Now Severance picks up the same theme -- with one new insight which pulls it all together. Your opponent, the new Number Two, isn't the Handler or the Boss. He's you. The modern dystopia of employment, after all, is the prison that you check yourself into every morning. The question hanging over your head is: "Why DON'T you resign?" What's stopping you? You are, Number Six!

Severance literalizes this and runs with it. That's what makes the show compelling as hell. The creepy white corridors and the goats and the waffle thing are the set dressing, and they're great, but they're not the show. The show is that, no matter how much you like your job, you're of two minds about it.

This still isn't The Prisoner. The original show gave us the solitary purity of perfect paranoia. Who do I trust? Nobody. Every relationship in Number Six's world is a trap and a betrayal.
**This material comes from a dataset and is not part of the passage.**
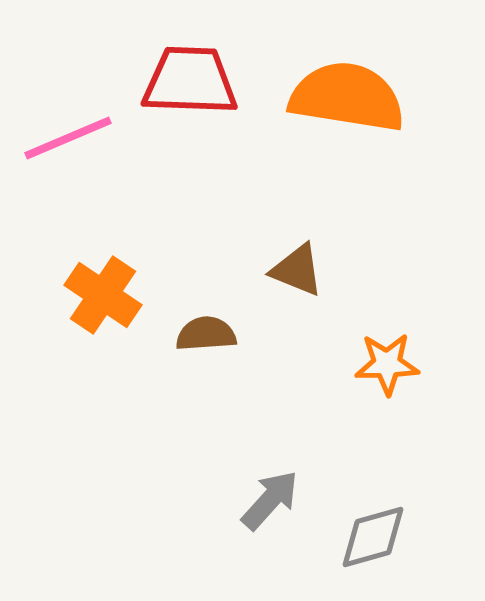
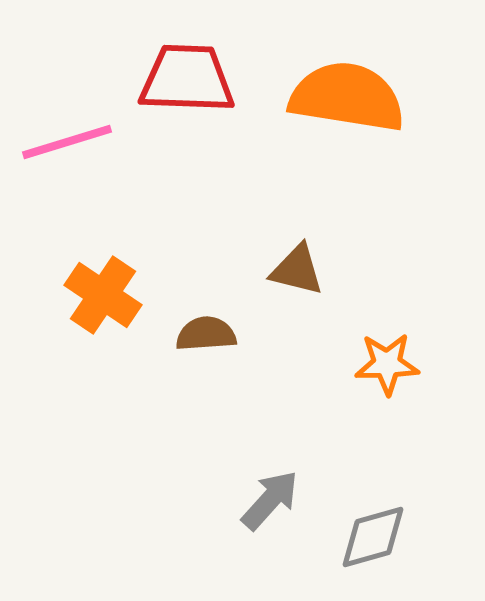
red trapezoid: moved 3 px left, 2 px up
pink line: moved 1 px left, 4 px down; rotated 6 degrees clockwise
brown triangle: rotated 8 degrees counterclockwise
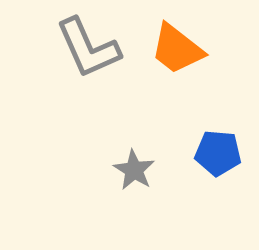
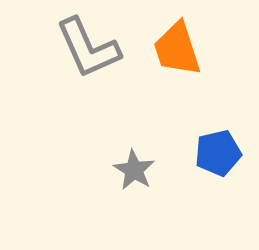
orange trapezoid: rotated 34 degrees clockwise
blue pentagon: rotated 18 degrees counterclockwise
He only triumphs when he plays others better than they play him.

Severance doesn't go there. Oh, Cobel is a faceless enigma and Milchick is a creepily smiling one. Nobody trusts them, nor Graner or the Board or (whoops) Miss Casey. But the good faith of the MDR team is not really in question. The four protagonists are on the same side. And then the middle arc of the season demonstrates the same about Optics and Design. Lumon wants the teams to be hostile and suspicious of each other, but we know that Irving and Burt's love is pure. (Turturro and Walken are the big names of the cast, and their scenes together show why.)

This is another point that the 2009 Prisoner missed, although I didn't realize it at the time. If the Village is your job, then the Village must admit the possibility of solidarity. We can't trust ourselves but we can trust each other, if we can only realize that.
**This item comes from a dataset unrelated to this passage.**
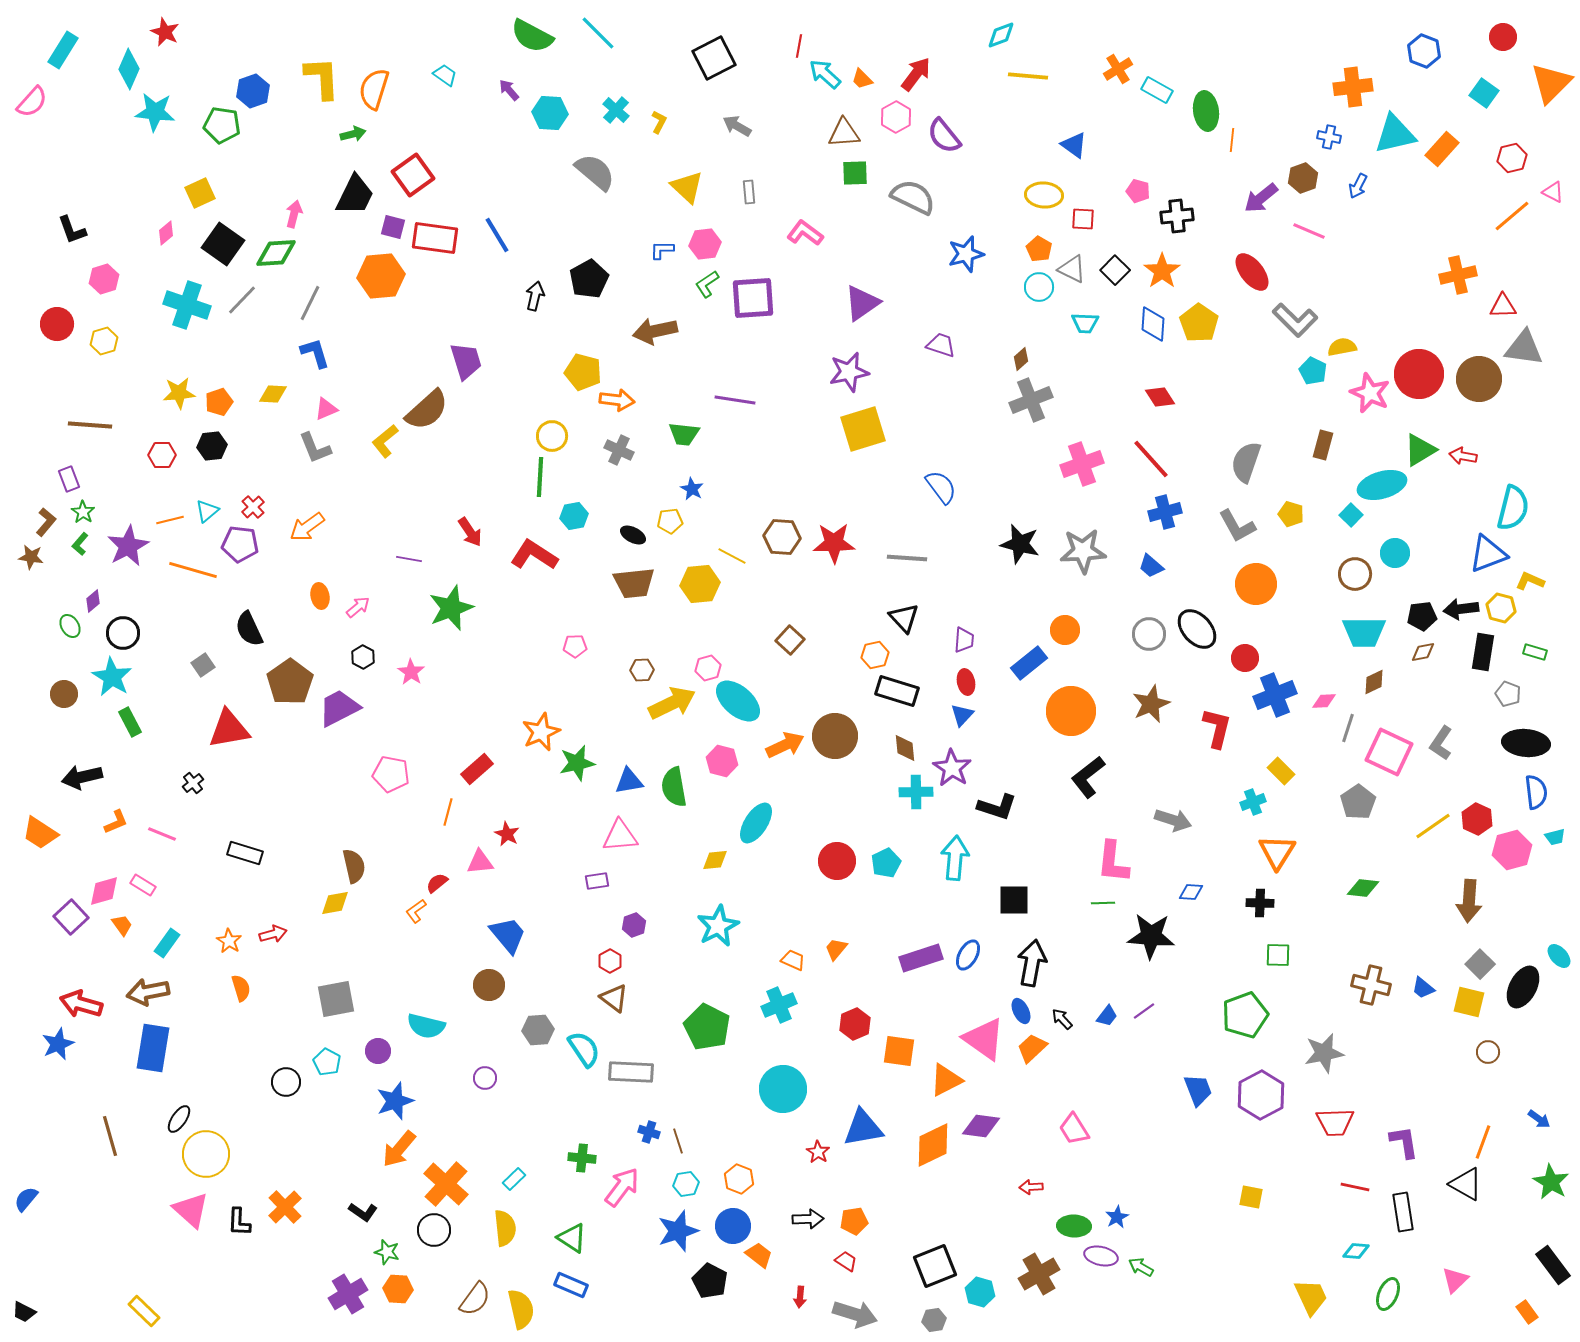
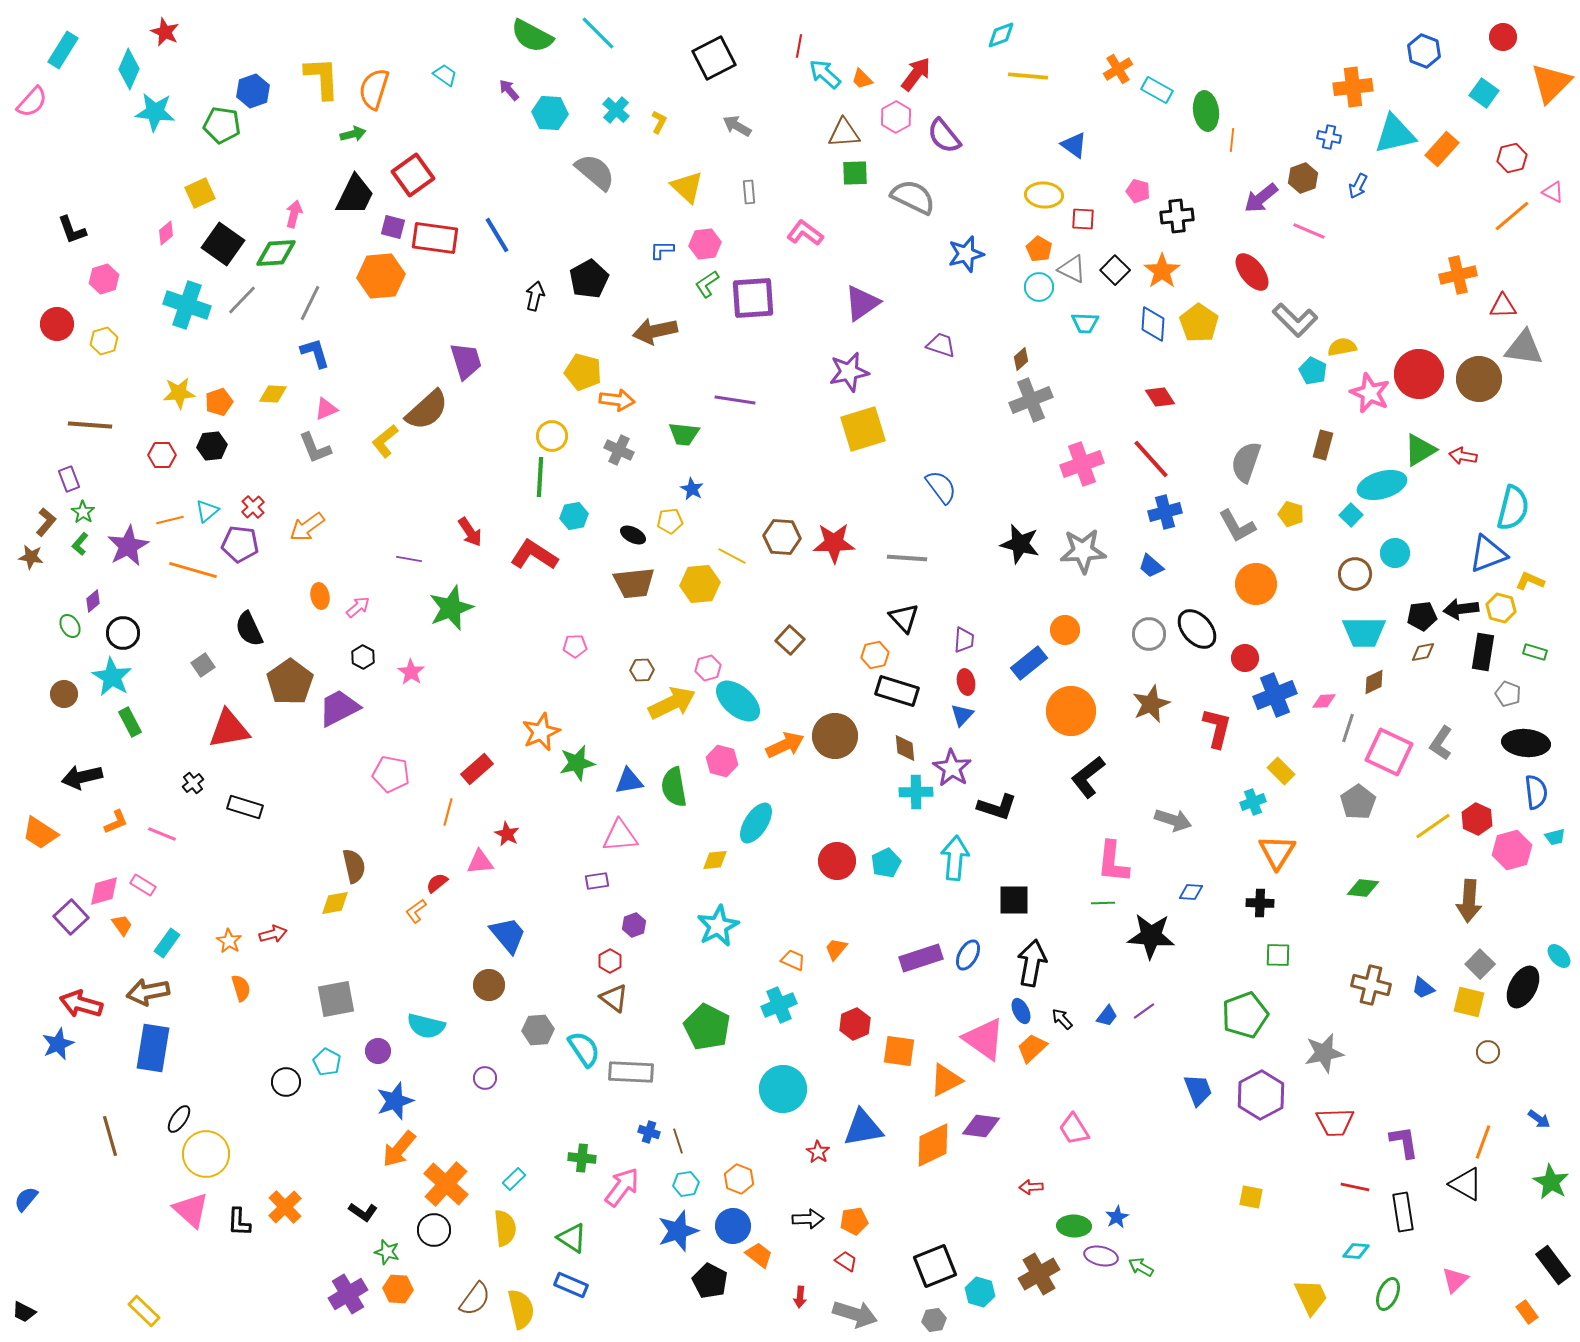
black rectangle at (245, 853): moved 46 px up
This is not to say that Severance is perfect. (The Prisoner was perfect.) I think Severance fails to balance the early Village-esque everything-is-weird episodes with the "final" reveal. We spend too much time on the goats and the finger-traps and the scary number screens. Why are Mark's outie friends all flaming weirdos? Why is Cobel spying on his sister? Why is security so ostentatiously bad? It's great setup, but when we get around to the last episode, the only answer on order is "Lumon wants to stress-test the severance procedure." Which means it's all flummery and busywork; it doesn't mean anything. (Except for the specific test of throwing Mark and Miss Casey together.)
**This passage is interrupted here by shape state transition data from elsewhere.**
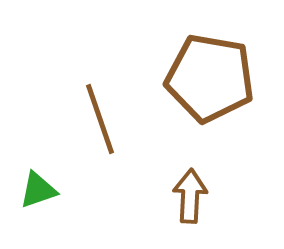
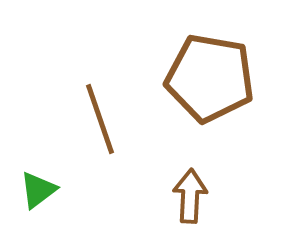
green triangle: rotated 18 degrees counterclockwise
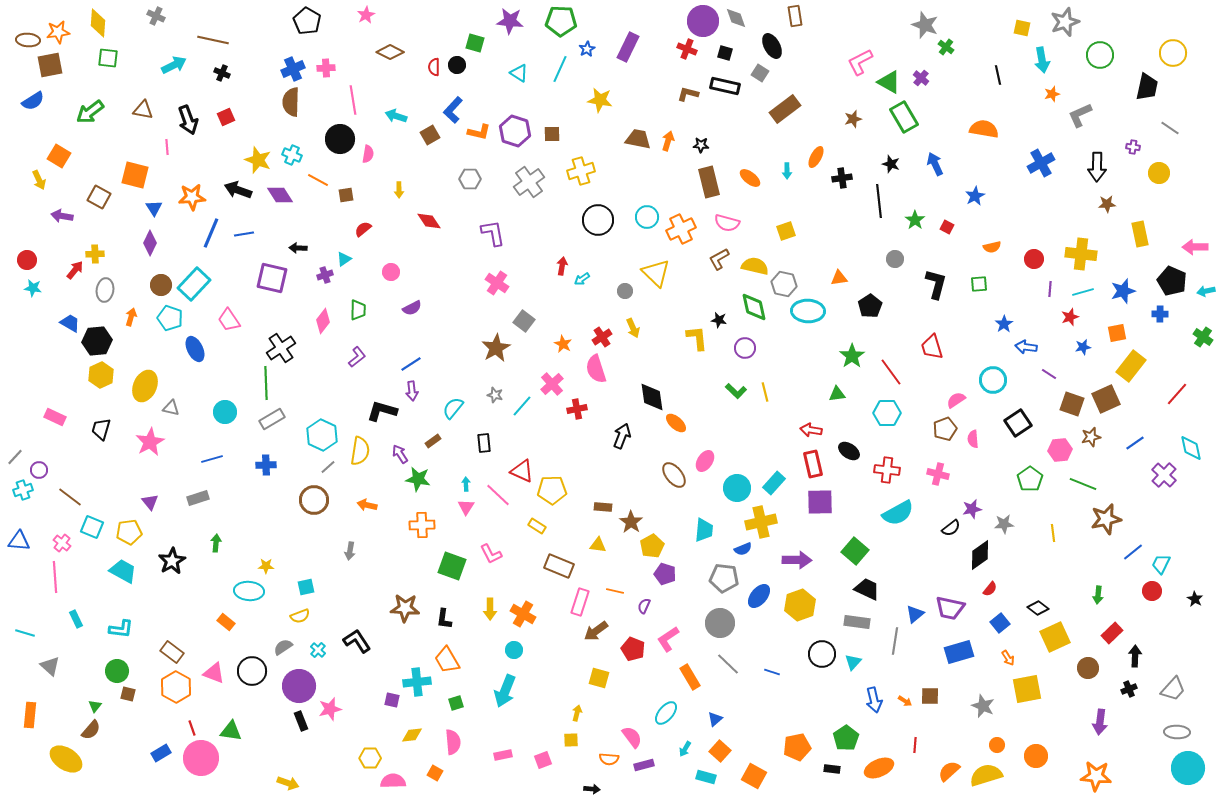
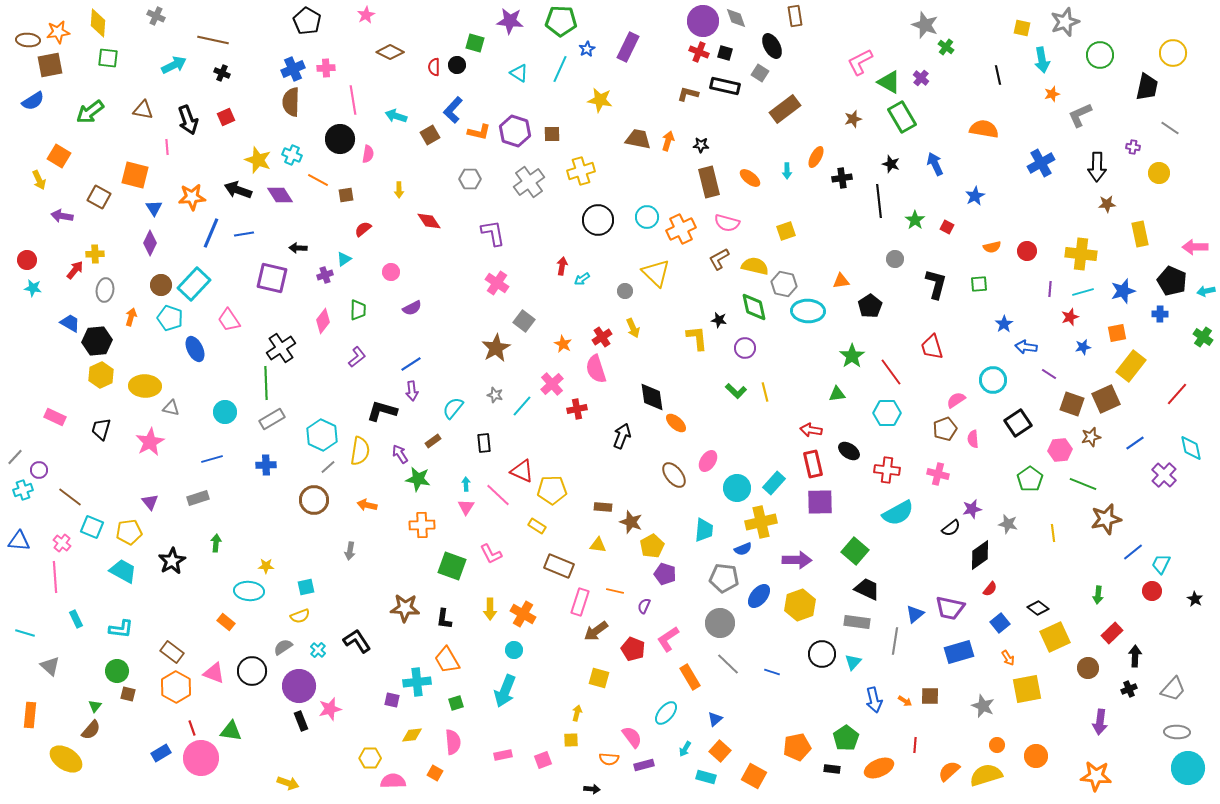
red cross at (687, 49): moved 12 px right, 3 px down
green rectangle at (904, 117): moved 2 px left
red circle at (1034, 259): moved 7 px left, 8 px up
orange triangle at (839, 278): moved 2 px right, 3 px down
yellow ellipse at (145, 386): rotated 68 degrees clockwise
pink ellipse at (705, 461): moved 3 px right
brown star at (631, 522): rotated 15 degrees counterclockwise
gray star at (1004, 524): moved 4 px right; rotated 18 degrees clockwise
It's a fun ride, but it's a bit disappointing when you look back on it. The Prisoner was full of surrealistic theater, but you could fit it into a pattern: everything was intended to wind up Number Six. Everything was an assault on his integrity. Confusion and disorientation were par for the course. I don't think Severance sells its pattern. It's just weird because the audience likes that kind of thing.

(Note how nobody breaks character, not even behind the scenes, until the gala in the last episode. Cobel is a true believer even when it's just Milchick in the room. The Board talks through a mouthpiece, why? Because it was a good gag in Counterpart? None of this has anything to do with severance or Lumon's ostensible goals. And yes, they've got a second season to pull in some of the loose threads, but as it stands I'm not really convinced.)

Anyway, waffling aside, Severance is a good show. Recommended. And I'm happy to see Patrick McGoohan's this-man-is-an-Island isolation disappear with the 20th century. We need more than that to survive today.